With the bulk of survey season behind us, soon Maritz employees, managers and executives will be participating in the performance feedback sessions that will lay the road map for our next fiscal year.
This is an incredible learning and feedback opportunity for our organization. We have the chance to reflect on our successes and failures, our individual strengths and weaknesses, and lay the foundation for a better future. With that in mind, we’d like to impart some valuable insights that will help you make your feedback sessions more impactful.
The kernels of these suggestions come from Maritz Motivation and MHI Board Member John Schweig. In addition to serving on our board for eight years now, John led an organization of thousands as president of Grainger International and today chairs two other corporate boards.
We hope you keep the following recommendations in mind as you enter your performance review sessions in the coming weeks.
1. Performance and Potential
Understand the difference between performance and potential. High performance employees stand out from their peers with work that delivers client value at a high standard of quality. Engaged employees with high potential have the ability to become high performers in the future, but may need additional support, training and development or just more time on the job to get to that point.
When you provide your feedback, be mindful of the critical distinctions between performance and potential. If your review criteria include a “meets expectations” marker anywhere on it, you’re rating performance. Most managers grade high potential employees — especially new hires — too highly on performance because they can see the possibilities in store for them. Don’t praise high potentials for the things they’ve yet to accomplish. Similarly, don’t underrate those who may have reached the limit of their potential but are performing very well in their current roles.
2. Results and Behaviors
Be explicit about whether performance refers to results, behaviors or both. A great attitude can go a long way towards boosting team morale and aligning everyone on a common goal, but that doesn’t always translate to positive KPIs. Similarly, some people get great results leaving chaos in their wake.
You can help your employees grow by being clear about both their results and their behaviors, praising areas where they excel and coaching them where they have room to improve.
3. Manager know thyself
We all have our blind spots when it comes to performance reviews, and these can compound for managers who don’t have just themselves to rate, but teams with several employees. It’s all too common for managers to dismiss their own shortcomings in their employees and rate employees with their own strengths too highly.

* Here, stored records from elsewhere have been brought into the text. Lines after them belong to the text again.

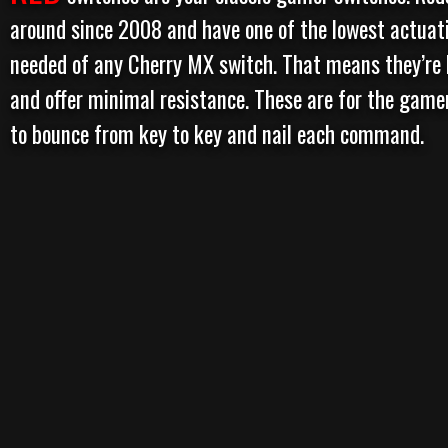
around since 2008 and have one of the lowest actuat
needed of any Cherry MX switch. That means they’re 
and offer minimal resistance. These are for the game
to bounce from key to key and nail each command.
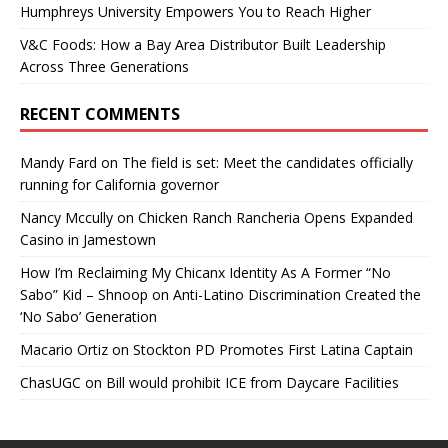
Humphreys University Empowers You to Reach Higher
V&C Foods: How a Bay Area Distributor Built Leadership
Across Three Generations
RECENT COMMENTS
Mandy Fard
on
The field is set: Meet the candidates officially
running for California governor
Nancy Mccully
on
Chicken Ranch Rancheria Opens Expanded
Casino in Jamestown
How I’m Reclaiming My Chicanx Identity As A Former “No
Sabo” Kid – Shnoop
on
Anti-Latino Discrimination Created the
‘No Sabo’ Generation
Macario Ortiz
on
Stockton PD Promotes First Latina Captain
ChasUGC
on
Bill would prohibit ICE from Daycare Facilities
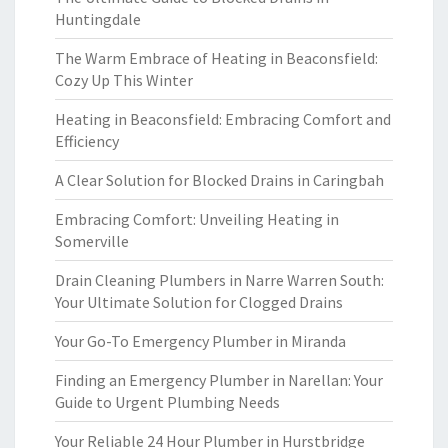
Huntingdale
The Warm Embrace of Heating in Beaconsfield:
Cozy Up This Winter
Heating in Beaconsfield: Embracing Comfort and
Efficiency
A Clear Solution for Blocked Drains in Caringbah
Embracing Comfort: Unveiling Heating in
Somerville
Drain Cleaning Plumbers in Narre Warren South:
Your Ultimate Solution for Clogged Drains
Your Go-To Emergency Plumber in Miranda
Finding an Emergency Plumber in Narellan: Your
Guide to Urgent Plumbing Needs
Your Reliable 24 Hour Plumber in Hurstbridge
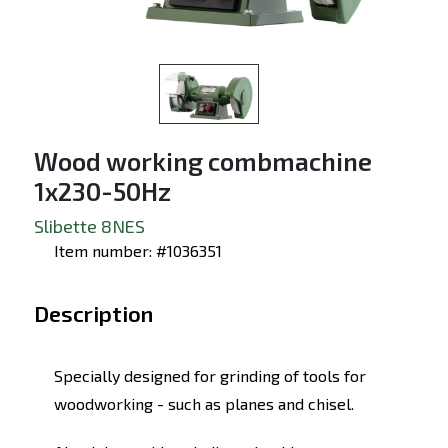
Wood working combmachine
1x230-50Hz
Slibette 8NES
Item number: #1036351
Description
Specially designed for grinding of tools for
woodworking - such as planes and chisel.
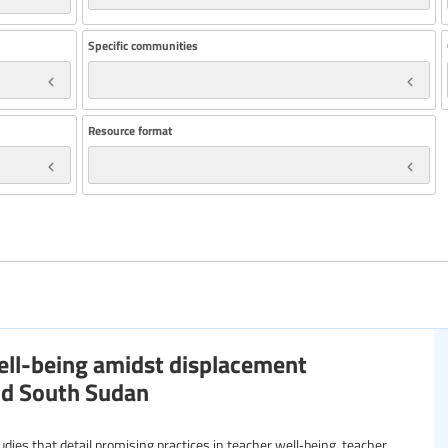
Specific communities
Resource format
well-being amidst displacement
and South Sudan
studies that detail promising practices in teacher well‑being, teacher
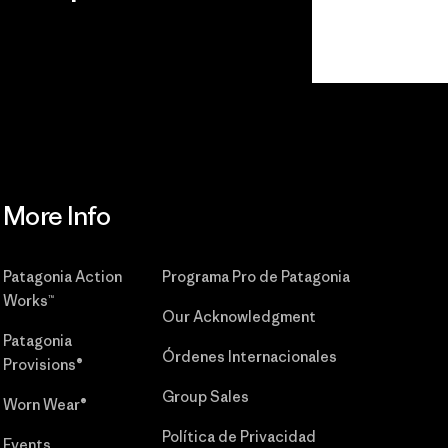
r
Read Our
Commitment
More Info
Patagonia Action
Programa Pro de Patagonia
Works™
Our Acknowledgment
Patagonia
Órdenes Internacionales
Provisions®
Group Sales
Worn Wear®
Política de Privacidad
Events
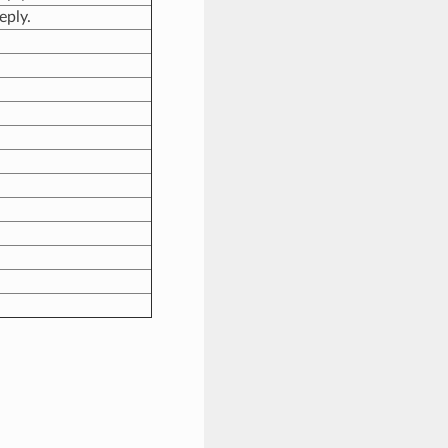
eply.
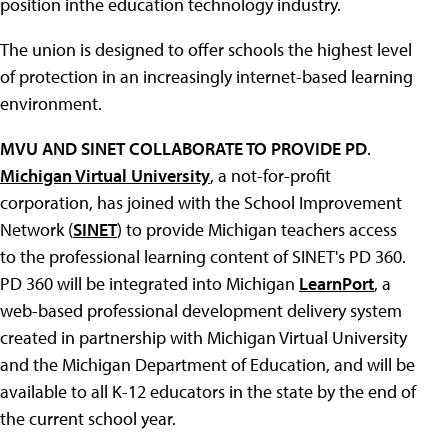
position inthe education technology industry.
The union is designed to offer schools the highest level
of protection in an increasingly internet-based learning
environment.
MVU AND SINET COLLABORATE TO PROVIDE PD
.
Michigan Virtual University
, a not-for-profit
corporation, has joined with the School Improvement
Network (
SINET
) to provide Michigan teachers access
to the professional learning content of SINET's PD 360.
PD 360 will be integrated into Michigan
LearnPort
, a
web-based professional development delivery system
created in partnership with Michigan Virtual University
and the Michigan Department of Education, and will be
available to all K-12 educators in the state by the end of
the current school year.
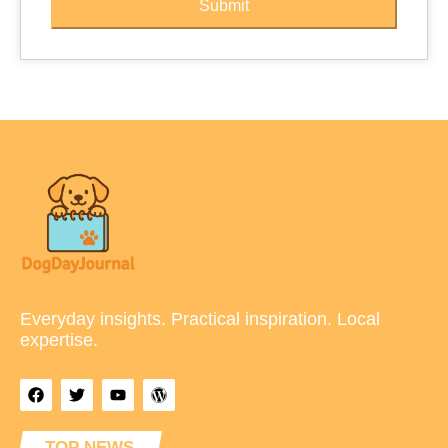
Submit
Everyday insights. Practical inspiration. Local
expertise.
TOP NEWS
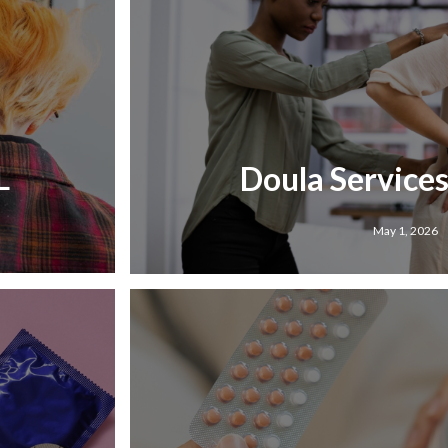
L
Doula Services 
May 1, 2026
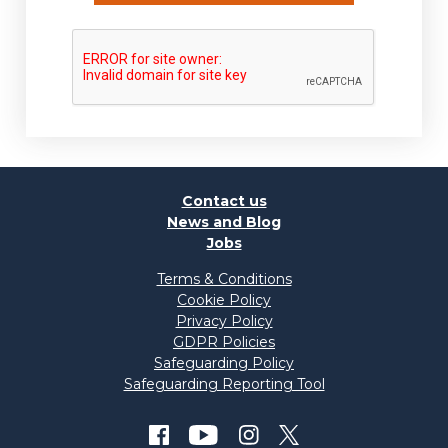
Contact us
News and Blog
Jobs
Terms & Conditions
Cookie Policy
Privacy Policy
GDPR Policies
Safeguarding Policy
Safeguarding Reporting Tool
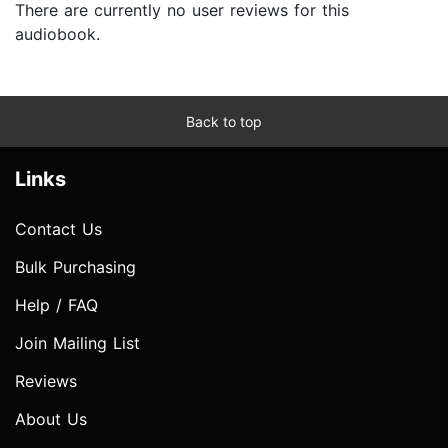
There are currently no user reviews for this
audiobook.
Back to top
Links
Contact Us
Bulk Purchasing
Help / FAQ
Join Mailing List
Reviews
About Us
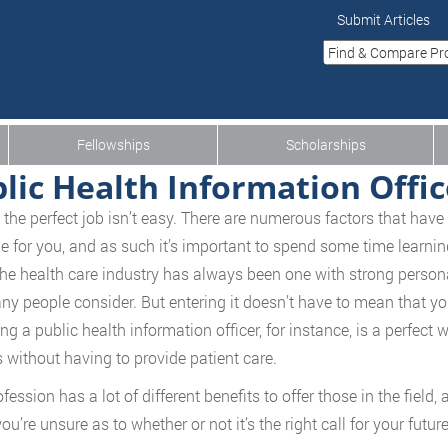
Submit Articles
Fellowships
Scholarships
lic Health Information Offic
 the perfect job isn’t easy. There are numerous factors that have 
ne for you, and as such it’s important to spend some time learnin
The health care industry has always been one with strong persona
ny people consider. But entering it doesn’t have to mean that you
g a public health information officer, for instance, is a perfect w
s without having to provide patient care.
fession has a lot of different benefits to offer those in the field,
you’re unsure as to whether or not it’s the right call for your fut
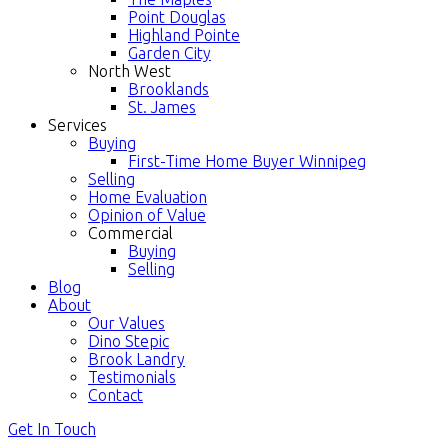
Point Douglas
Highland Pointe
Garden City
North West
Brooklands
St. James
Services
Buying
First-Time Home Buyer Winnipeg
Selling
Home Evaluation
Opinion of Value
Commercial
Buying
Selling
Blog
About
Our Values
Dino Stepic
Brook Landry
Testimonials
Contact
Get In Touch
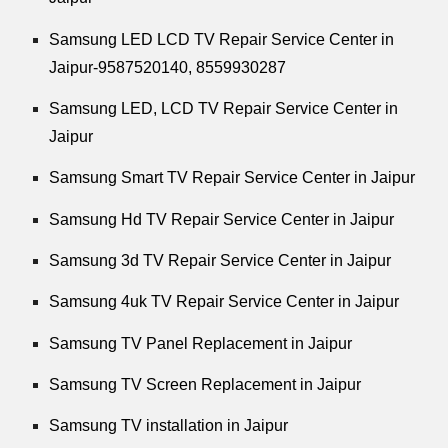
Samsung LED LCD TV Repair Service Center in
Jaipur-9587520140,
8559930287
Samsung LED, LCD TV Repair Service Center in
Jaipur
Samsung Smart TV Repair Service Center in Jaipur
Samsung Hd TV Repair Service Center in Jaipur
Samsung 3d TV Repair Service Center in Jaipur
Samsung 4uk TV Repair Service Center in Jaipur
Samsung TV Panel Replacement in Jaipur
Samsung TV Screen Replacement in Jaipur
Samsung TV installation in Jaipur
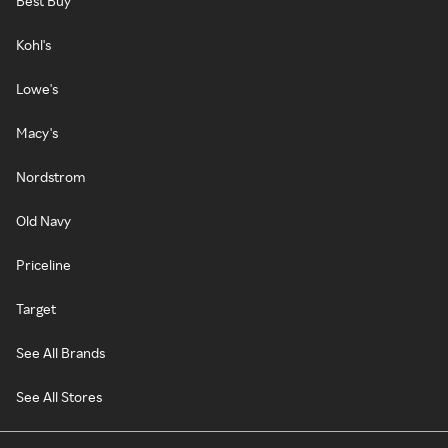
Best Buy
Kohl's
Lowe's
Macy's
Nordstrom
Old Navy
Priceline
Target
See All Brands
See All Stores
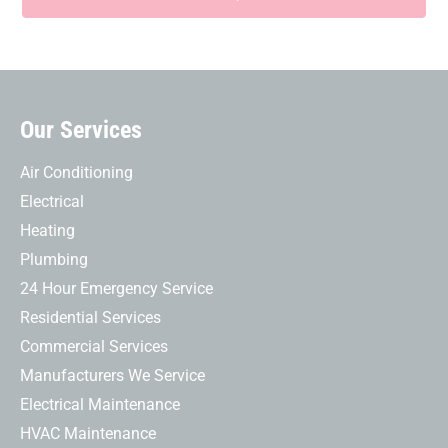
Our Services
Air Conditioning
Electrical
Heating
Plumbing
24 Hour Emergency Service
Residential Services
Commercial Services
Manufacturers We Service
Electrical Maintenance
HVAC Maintenance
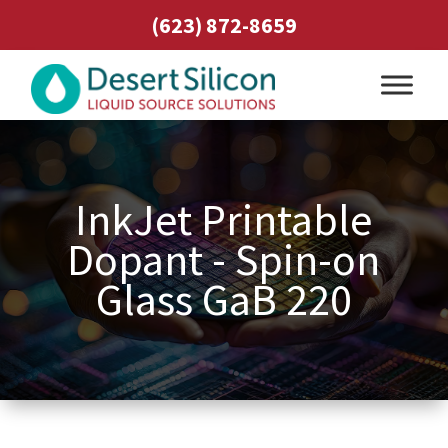
(623) 872-8659
InkJet Printable
Dopant - Spin-on
Glass GaB 220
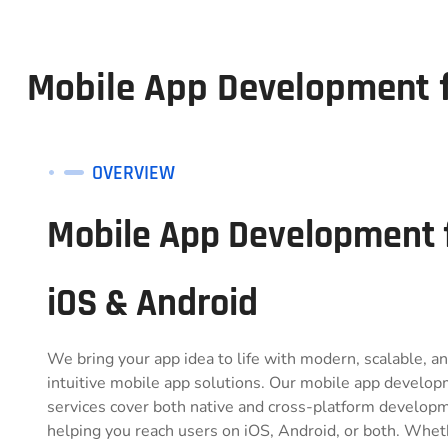
Mobile App Development f
OVERVIEW
Mobile App Development 
iOS & Android
We bring your app idea to life with modern, scalable, a
intuitive mobile app solutions. Our mobile app develo
services cover both native and cross-platform develop
helping you reach users on iOS, Android, or both. Whet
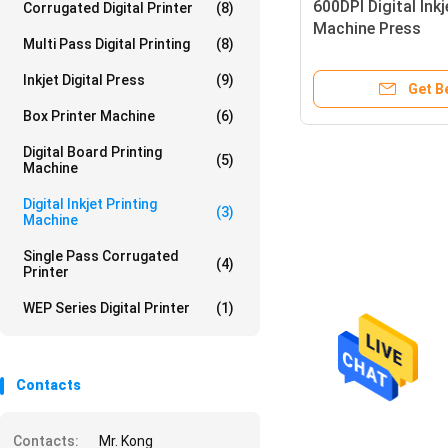
600DPI Digital Inkj
Corrugated Digital Printer
(8)
Machine Press
Multi Pass Digital Printing
(8)
Inkjet Digital Press
(9)
Get B
Box Printer Machine
(6)
Digital Board Printing
(5)
Machine
Digital Inkjet Printing
(3)
Machine
Single Pass Corrugated
(4)
Printer
WEP Series Digital Printer
(1)
Contacts
Contacts:
Mr. Kong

Resist the temptation to be more forgiving of your flaws and more favorable to your positive attributes, especially when it concerns the performance of others. A clear-eyed evaluation of your strengths and weaknesses conducted in good faith will set you — and your team — up for the best outcomes in the year to come.
4. Intelligence and Performance
Our clients pay us in part for our market wisdom and our ability to draw insights that drive client results. Employees with that kind of knowledge and skill have the potential to go far in their careers and deserve our praise. Beware, however, that book smarts (or being articulate) isn’t the same thing. Similar to our last insight, particularly intelligent managers invariably favor smart and articulate employees in their evaluations.
5. Recency bias
Managers can often overreact to a recent dip despite years of solid performance (often a sign of the market/segment/client, or a personal issue). Conversely, some will overlook poor recent performance based on an employee’s past history of positive outcomes. In general, most of us have an easier time remembering things that happened recently and will characterize potential future outcomes based on our impressions of those events — even if there’s plenty of evidence in the past to contradict it.
So while best practices in feedback sessions call for providing recent examples, be mindful of the employee’s performance over time.
6. Take the environment into consideration
A decline in performance doesn’t always correlate with a decline in the ability and effort employees demonstrate. Sometimes the team is trying its hardest but outside factors aren’t allowing performance to shine as brightly as it should.
Are the products not quite right for the market? Are sellers ill-equipped to sell new products? Is a segment simply softening? Did we create an unrealistic goal to close the sales gap? Whose performance, if anyone’s, is really at issue? Be conscious of these environmental factors influence and interface with employee performance.